Bien comprendre les processus de production et de régulation d'énergie peut également servir les
biotechnologies : en absence de soufre, Chlamydomonas reinhardtii produit de l'hydrogène, un combustible
«propre». Le soufre est un élément chimique nécessaire à la synthèse de certains acides aminés qui
forment les protéines. «S'il y a une carence en soufre, la photosynthèse de Chlamy diminue, indique Pierre
Cardol, l'algue se débrouille alors pour mettre en place une autre voie énergétique, laquelle résulte en la
production d'hydrogène». Un processus physiologique intéressant au vu des préoccupations actuelles pour
l'environnement.
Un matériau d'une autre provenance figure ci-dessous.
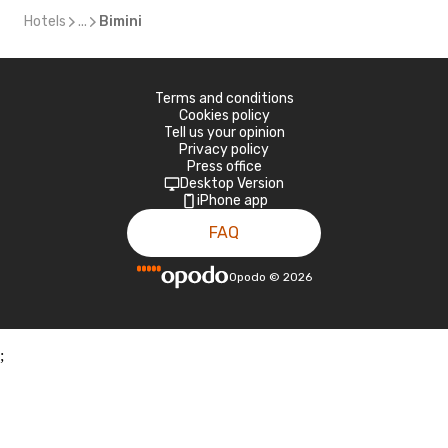
Hotels
...
Bimini
Terms and conditions
Cookies policy
Tell us your opinion
Privacy policy
Press office
Desktop Version
iPhone app
FAQ
Opodo
©
2026
;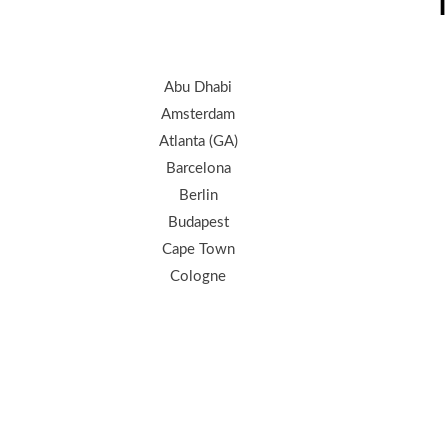
T
Abu Dhabi
Amsterdam
Atlanta (GA)
Barcelona
Berlin
Budapest
Cape Town
Cologne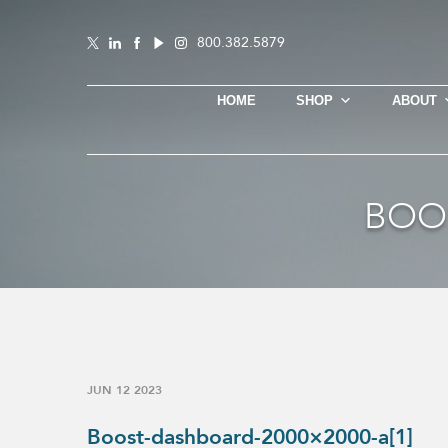
800.382.5879
HOME
SHOP
ABOUT
BOOS
JUN 12 2023
Boost-dashboard-2000×2000-a[1]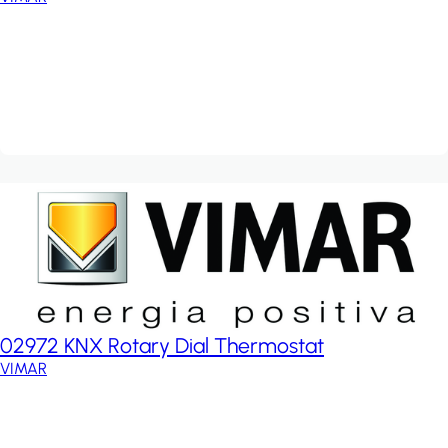
02972 KNX Rotary Dial Thermostat
VIMAR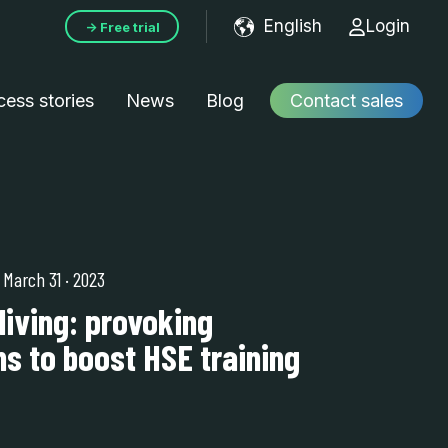
English
Login
→ Free trial
Show submenu f
ess stories
News
Blog
Contact sales
| March 31
·
2023
living: provoking
s to boost HSE training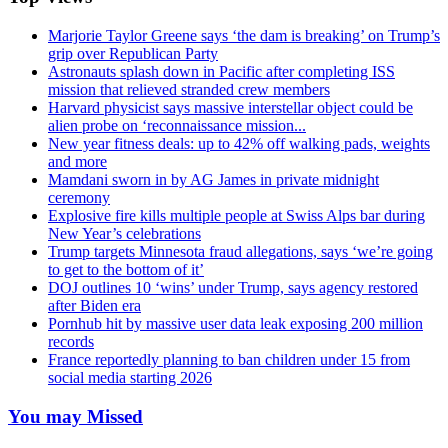
Marjorie Taylor Greene says ‘the dam is breaking’ on Trump’s
grip over Republican Party
Astronauts splash down in Pacific after completing ISS
mission that relieved stranded crew members
Harvard physicist says massive interstellar object could be
alien probe on ‘reconnaissance mission...
New year fitness deals: up to 42% off walking pads, weights
and more
Mamdani sworn in by AG James in private midnight
ceremony
Explosive fire kills multiple people at Swiss Alps bar during
New Year’s celebrations
Trump targets Minnesota fraud allegations, says ‘we’re going
to get to the bottom of it’
DOJ outlines 10 ‘wins’ under Trump, says agency restored
after Biden era
Pornhub hit by massive user data leak exposing 200 million
records
France reportedly planning to ban children under 15 from
social media starting 2026
You may Missed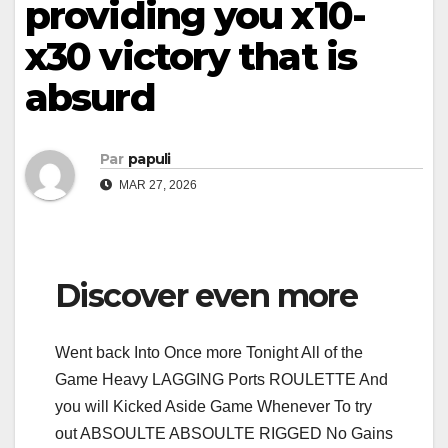
providing you x10-
x30 victory that is
absurd
Par
papuli
MAR 27, 2026
Discover even more
Went back Into Once more Tonight All of the
Game Heavy LAGGING Ports ROULETTE And
you will Kicked Aside Game Whenever To try
out ABSOULTE ABSOULTE RIGGED No Gains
Bien sûr la petite algue unicellulaire ne produit pas naturellement des quantités suffisantes
d'hydrogène pour pouvoir l'exploiter comme source d'énergie. Des tests sont en cours à Liège dans le
Laboratoire de Biochimie végétale : grâce à un photobioréacteur, des chercheurs calculent la production
d'hydrogène de différentes souches mutantes de Chlamydomonas reinhardtii. Ils espèrent ainsi proposer des
pistes pour produire de grandes quantités d'hydrogène à partir de microorganismes.